**EXERCISE INSTRUCTIONS**.
Which lines run from the line containing "Ларгус, Технологии Будущего" through the end of the records below? Reproduce them exactly, and nothing else.

══ DATA TO PROCESS ══

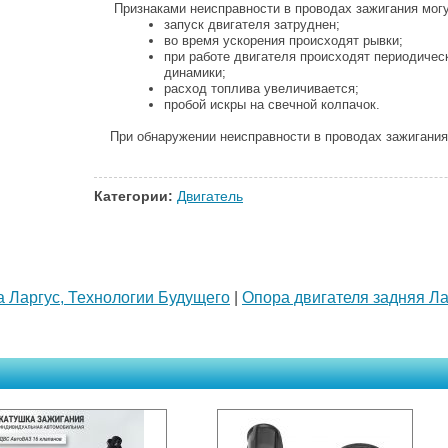
Признаками неисправности в проводах зажигания мог
запуск двигателя затруднен;
во время ускорения происходят рывки;
при работе двигателя происходят периодичес
динамики;
расход топлива увеличивается;
пробой искры на свечной колпачок.
При обнаружении неисправности в проводах зажигания 
Категории:
Двигатель
 Ларгус, Технологии Будущего
|
Опора двигателя задняя Ла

═══

**SOLVED EXERCISE**.
 Ларгус, Технологии Будущего
|
Опора двигателя задняя Ла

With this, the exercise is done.